The narrative of a recalcitrant China was again on display in talks in Beijing on January 27 between US Secretary of State, John Kerry, and his Chinese counterpart, Wang Wi. They discussed the latest North Korean developments, but the scanty reporting available suggests that the talks were a failure, as usual.
It is this point which drives the rest of this narrative — that the inability of the regional powers to come to agreement on managing North Korea is creating a lose-lose situation for both the US and China.  
When Pyongyang’s alleged H-bomb test was first announced, China’s “firm opposition”, as reported in China’s Xinhua News Agency, was terse: “We strongly urge the DPRK side to remain committed to its de-nuclearisation commitment, and to stop taking any action that would make the situation worse.” For the record, Russia also expressed alarm, declaring the test a "threat to national security" and later adding "clear violation of international law" to its rhetoric.
Here lies the conundrum for China (and Russia).
On one (simplistic) level, it may seem desirous (for China and Russia) to have a small irritating regime draw the attention of the US to itself, leaving China and Russia to pursue whatever strategic objectives they may be intent upon.
However, North Korea borders both China and Russia, and North Korea seems intent on drawing US military power into the region.
The North Korean shelling of the South Korean island of Yeonpyeong in November 2010 drew the carrier USS George Washington into the Yellow (West) Sea as an intended explicit signal to China: “Either you rein in North Korea or we will!” was the message (this reporter’s words).

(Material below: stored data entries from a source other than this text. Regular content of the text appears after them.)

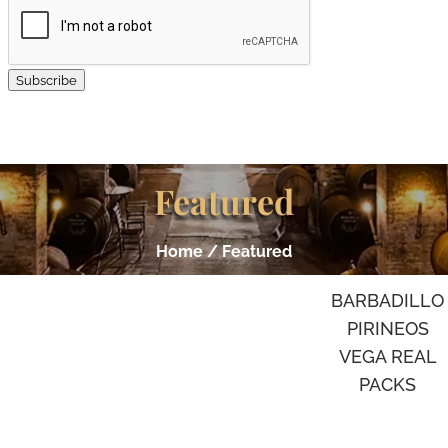
Subscribe
Featured
Home
/ Featured
BARBADILLO
PIRINEOS
VEGA REAL
PACKS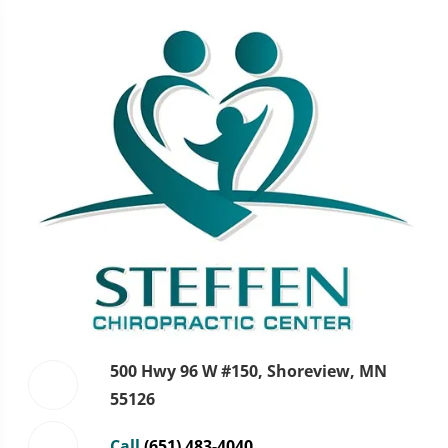
500 Hwy 96 W #150, Shoreview, MN
55126
Call
(651) 483-4040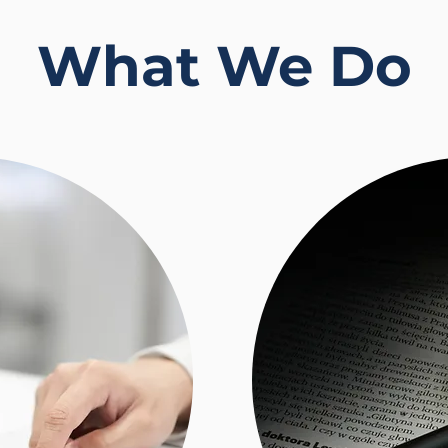
What We Do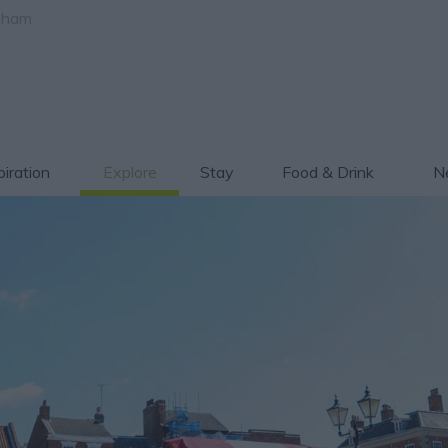
gham
piration
Explore
Stay
Food & Drink
Ne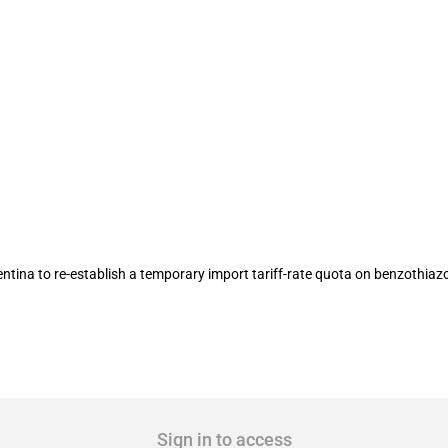
 Argentina to re-establish an import 
na to re-establish a temporary import tariff-rate quota on benzothiazo
Sign in to access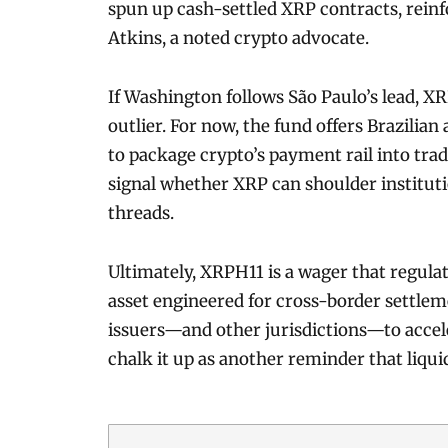
spun up cash-settled XRP contracts, rein
Atkins, a noted crypto advocate.
If Washington follows São Paulo’s lead, 
outlier. For now, the fund offers Brazilian
to package crypto’s payment rail into trad
signal whether XRP can shoulder institut
threads.
Ultimately, XRPH11 is a wager that regulat
asset engineered for cross-border settlem
issuers—and other jurisdictions—to acceler
chalk it up as another reminder that liqui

Even before the DPRK gave signs of launching another missile, indeed even before the purported H-bomb test, Admiral Harry Harris, Commander-in-Chief of the  US Pacific Command (PACOM), made his position clear. Asserting that North Korea was his greatest concern, he urged deployment in South Korea of the US Terminal High Altitude Area Defence (THAAD) missile system. THAAD is a controversial issue in South Korea, while both China and Russia obviously oppose such deployment.
China is vociferous in its opposition to THAAD, but so far has been unable (or unwilling) to offer a requisite quid-pro-quo to counter arguments for its deployment.

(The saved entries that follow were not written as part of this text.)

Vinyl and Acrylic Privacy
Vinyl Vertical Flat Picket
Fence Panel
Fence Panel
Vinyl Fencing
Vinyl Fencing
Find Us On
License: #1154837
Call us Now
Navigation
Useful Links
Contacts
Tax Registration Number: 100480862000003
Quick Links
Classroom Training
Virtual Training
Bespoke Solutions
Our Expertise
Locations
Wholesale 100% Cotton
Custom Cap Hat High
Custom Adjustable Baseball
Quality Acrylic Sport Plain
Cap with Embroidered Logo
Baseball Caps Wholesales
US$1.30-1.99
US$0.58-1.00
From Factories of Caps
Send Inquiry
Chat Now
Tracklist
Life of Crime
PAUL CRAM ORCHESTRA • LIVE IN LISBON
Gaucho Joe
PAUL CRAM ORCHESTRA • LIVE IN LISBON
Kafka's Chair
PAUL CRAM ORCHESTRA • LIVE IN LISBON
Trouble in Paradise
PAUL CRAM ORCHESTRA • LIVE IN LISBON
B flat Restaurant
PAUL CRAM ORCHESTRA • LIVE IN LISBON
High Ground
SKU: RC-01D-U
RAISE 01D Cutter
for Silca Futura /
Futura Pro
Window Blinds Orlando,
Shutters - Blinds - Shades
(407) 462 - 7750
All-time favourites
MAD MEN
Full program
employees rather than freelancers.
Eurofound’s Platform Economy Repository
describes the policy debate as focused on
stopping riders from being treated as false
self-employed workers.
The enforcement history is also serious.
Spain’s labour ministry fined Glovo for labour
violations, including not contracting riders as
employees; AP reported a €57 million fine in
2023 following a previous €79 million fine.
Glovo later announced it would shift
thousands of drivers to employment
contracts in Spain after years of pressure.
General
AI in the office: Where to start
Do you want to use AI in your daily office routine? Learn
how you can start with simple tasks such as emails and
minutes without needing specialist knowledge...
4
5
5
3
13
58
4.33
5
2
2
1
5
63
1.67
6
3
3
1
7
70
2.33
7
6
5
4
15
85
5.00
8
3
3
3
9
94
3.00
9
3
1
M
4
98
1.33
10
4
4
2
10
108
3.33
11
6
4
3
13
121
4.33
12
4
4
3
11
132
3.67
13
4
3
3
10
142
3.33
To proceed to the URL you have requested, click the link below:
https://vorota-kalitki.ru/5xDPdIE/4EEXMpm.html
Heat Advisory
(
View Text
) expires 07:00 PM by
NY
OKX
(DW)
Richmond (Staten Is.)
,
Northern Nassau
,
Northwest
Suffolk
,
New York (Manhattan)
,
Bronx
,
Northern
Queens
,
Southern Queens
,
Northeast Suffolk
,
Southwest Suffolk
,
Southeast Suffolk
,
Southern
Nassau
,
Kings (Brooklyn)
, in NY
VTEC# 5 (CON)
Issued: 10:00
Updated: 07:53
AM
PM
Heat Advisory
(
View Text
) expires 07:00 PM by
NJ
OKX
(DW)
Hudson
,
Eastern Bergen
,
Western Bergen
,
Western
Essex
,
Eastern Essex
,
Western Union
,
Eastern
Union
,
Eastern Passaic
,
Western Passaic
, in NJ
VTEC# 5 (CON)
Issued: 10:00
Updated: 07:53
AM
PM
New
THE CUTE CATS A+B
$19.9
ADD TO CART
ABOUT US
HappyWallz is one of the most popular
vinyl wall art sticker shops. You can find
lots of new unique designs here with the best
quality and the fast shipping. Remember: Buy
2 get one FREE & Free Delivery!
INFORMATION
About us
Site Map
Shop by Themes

Compounding the conundrum is — or at least should be — the concerns of both China and Russia that North Korea’s drive to develop its own strategic nuclear force (which will constrain these two powers as much as it disconcerts the US) may induce Japan and South Korea to do the same.

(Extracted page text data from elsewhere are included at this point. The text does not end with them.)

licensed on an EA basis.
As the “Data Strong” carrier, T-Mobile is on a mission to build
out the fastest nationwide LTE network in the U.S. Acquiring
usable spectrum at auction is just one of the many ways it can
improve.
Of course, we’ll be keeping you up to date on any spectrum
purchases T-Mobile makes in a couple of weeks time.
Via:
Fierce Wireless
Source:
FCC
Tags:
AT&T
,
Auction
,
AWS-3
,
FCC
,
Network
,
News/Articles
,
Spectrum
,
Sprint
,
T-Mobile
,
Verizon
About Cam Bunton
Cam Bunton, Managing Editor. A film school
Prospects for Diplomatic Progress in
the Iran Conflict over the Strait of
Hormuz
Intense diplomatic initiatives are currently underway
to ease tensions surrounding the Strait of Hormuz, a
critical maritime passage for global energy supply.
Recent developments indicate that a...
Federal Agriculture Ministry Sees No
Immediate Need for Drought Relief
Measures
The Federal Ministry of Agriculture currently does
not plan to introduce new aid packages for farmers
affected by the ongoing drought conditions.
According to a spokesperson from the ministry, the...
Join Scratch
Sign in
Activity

South Korea’s conservative Chosun Ilbo newspaper calls for just this in a blunt January 31 editorial. “The US has passed the buck for taming North Korea to China, and China is doing nothing,” it says.
“Seoul now faces a real need for public discussion of the development of its own nuclear weapons . . . Seoul can no longer sit idly by as the Six-Party Talks lead to no results and Washington and Beijing are busy blaming each other for their diplomatic failures.”
A reading of the South Korean and Japanese press coverage offers two significant subtexts. In the South Korean press, that South Korea must develop a nuclear deterrent to offset the North.
In the Japanese press, that Seoul will use the latest test as an excuse to develop an independent nuclear capacity as originally pursued by Park Chung-hee, father of current President Park Geun-hye — and that Japan should do the same.
As January 2016 drew to a close, a columnist in the Japan Times wrote: “Japan possesses large quantities of plutonium, and is seen as being able to have nuclear weapons at any time … Japan has long had the ambition and the capability to develop nuclear weapons. What it has lacked is a pretext for doing so. North Korea’s recent test offers Japan a great opportunity.”
In short, the three great regional powers, the US, China and Russia, at best continue to show impotence in the face of a 30-something year old suryong (leader), and at worst are bested and manipulated by him.
The best and the brightest of all three “powers” know this, but have proven themselves incapable of dealing with him. Either that, or they reject this narrative. Time will tell (and let history judge).